Ausra established the Children Support Center in 1999 as a combination of her daily activities in professional counseling, volunteer administration, and child mentoring. The center is Lithuania's first active network of child psychology and prevention specialists. Ausra conducts training seminars for groups of five hundred people around Lithuania, including teachers, pediatricians, nurses, police and truancy officers, and lawyers. People who encounter children every day often feel helpless to affect behavioral change. The training is designed to help participants understand the issues faced by and contributing to children in crisis, such as divorce, loss of a loved one, and abuse. Familiarity with children's feelings and the issues causing emotional or social problems fosters effective intervention. Ausra also works with the Ministries of Education and Science to develop new programs and partnerships to address the issues surrounding child psychology at the public level. She successfully lobbied for obligatory teacher training in building esteem and self-respect among students, teaching them necessary social and interpersonal skills to resist psychological pressures. Ausra works toward greater shared responsibility for children's well-being. She advocates that all members of the community, not just psychology professionals and parents, must support and assist children at risk of social or emotional crisis in order to promote a more secure and fruitful future for everyone. Ausra looks for and builds upon individuals' strengths to prevent, minimize, or overcome the damaging effects of social pressures and hazards to development.

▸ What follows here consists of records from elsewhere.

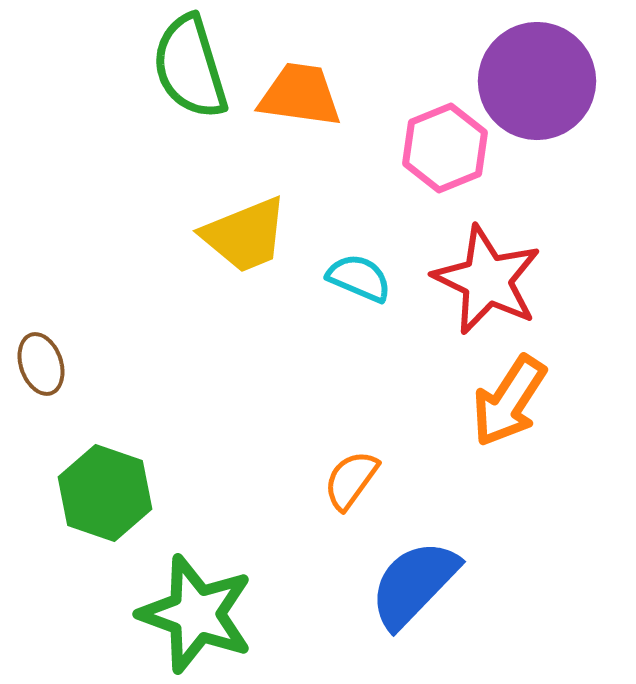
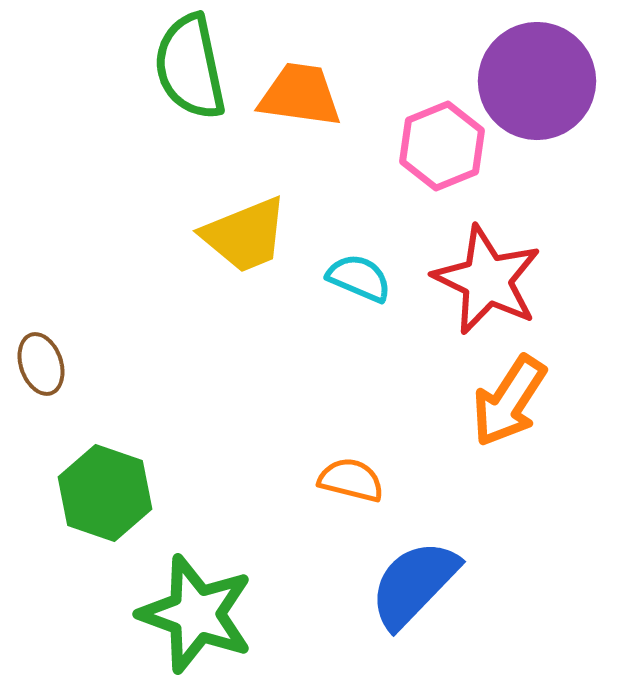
green semicircle: rotated 5 degrees clockwise
pink hexagon: moved 3 px left, 2 px up
orange semicircle: rotated 68 degrees clockwise
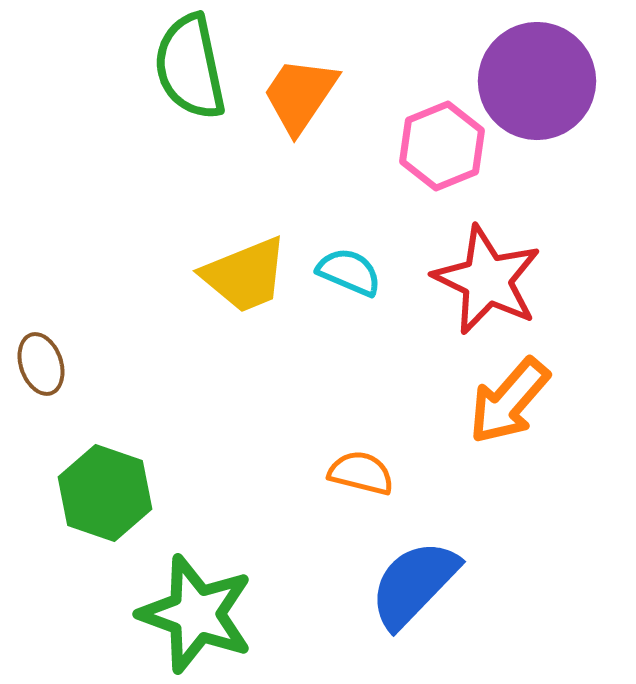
orange trapezoid: rotated 64 degrees counterclockwise
yellow trapezoid: moved 40 px down
cyan semicircle: moved 10 px left, 6 px up
orange arrow: rotated 8 degrees clockwise
orange semicircle: moved 10 px right, 7 px up
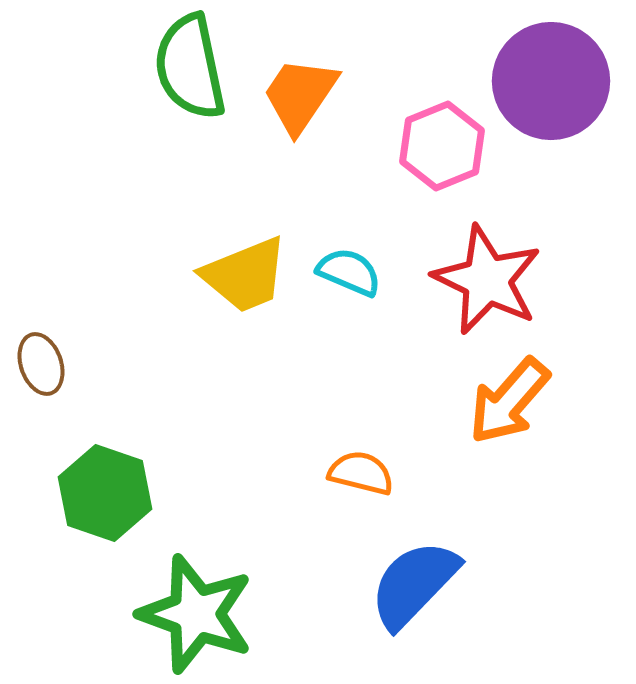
purple circle: moved 14 px right
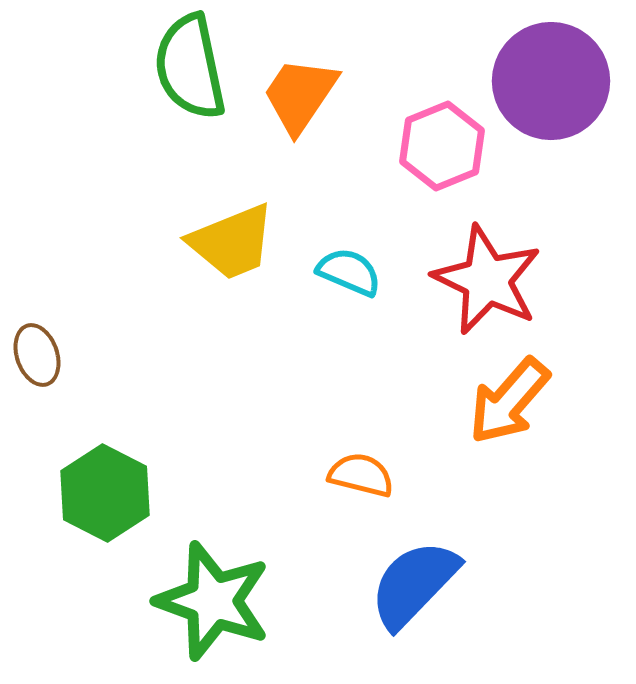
yellow trapezoid: moved 13 px left, 33 px up
brown ellipse: moved 4 px left, 9 px up
orange semicircle: moved 2 px down
green hexagon: rotated 8 degrees clockwise
green star: moved 17 px right, 13 px up
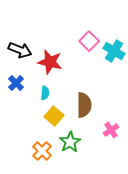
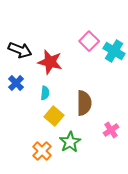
brown semicircle: moved 2 px up
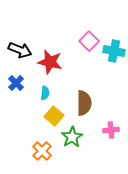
cyan cross: rotated 20 degrees counterclockwise
pink cross: rotated 28 degrees clockwise
green star: moved 2 px right, 5 px up
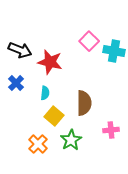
green star: moved 1 px left, 3 px down
orange cross: moved 4 px left, 7 px up
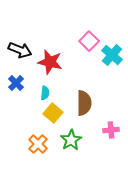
cyan cross: moved 2 px left, 4 px down; rotated 30 degrees clockwise
yellow square: moved 1 px left, 3 px up
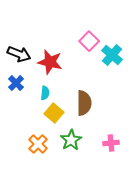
black arrow: moved 1 px left, 4 px down
yellow square: moved 1 px right
pink cross: moved 13 px down
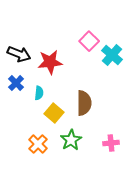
red star: rotated 20 degrees counterclockwise
cyan semicircle: moved 6 px left
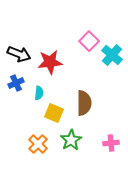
blue cross: rotated 21 degrees clockwise
yellow square: rotated 18 degrees counterclockwise
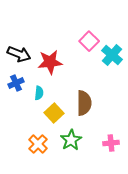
yellow square: rotated 24 degrees clockwise
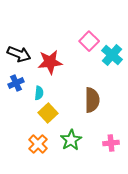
brown semicircle: moved 8 px right, 3 px up
yellow square: moved 6 px left
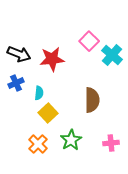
red star: moved 2 px right, 3 px up
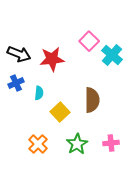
yellow square: moved 12 px right, 1 px up
green star: moved 6 px right, 4 px down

Her Children Support Center promotes crisis prevention at schools, facilitates cooperation through the creation of multi-disciplinary child assistance teams, educates parents in child abuse and crisis prevention, recruits volunteers for direct assistance to children in difficult life situations, and cooperates with the media and press to raise awareness about children's problems and the importance of early prevention and intervention.

The Person

For two years in high school, Ausra conducted class when there was no head teacher. During this substitution, she recognized learning difficulties in a few of her classmates, organizing a self-support group and mentoring program in response. Ausra saw the importance and absence of adult mentorship and support in the school when teachers acted defensively and cruelly toward students dealing with the loss of a classmate who had committed suicide. After completing university training in clinical psychology, Ausra started her career at the state psychiatric hospital in Vilnius. She was recognized as a leading specialist in the field of psychological diagnostics and was appointed to the Department of Juridical Expertise. The majority of Ausra's clients were young people who had committed some crime. Her work there was challenging and frustrating and she constantly dealt with the feeling that she was too late to intervene effectively because she dealt only with consequences of traumas, which were mostly irrevocable. She became the Director of Lithuania's first Big Brothers/Big Sisters program in 1995. She oversaw the program's expansion to Macedonia, Russia, Latvia, Estonia, Romania, and Bulgaria and is a member of the International Professional Advisory Board. She is also a member of the Board of Directors for the Coalition For the Safe and Healthy Child and is a member of the Advisory Board for the President of Lithuania on children's issues.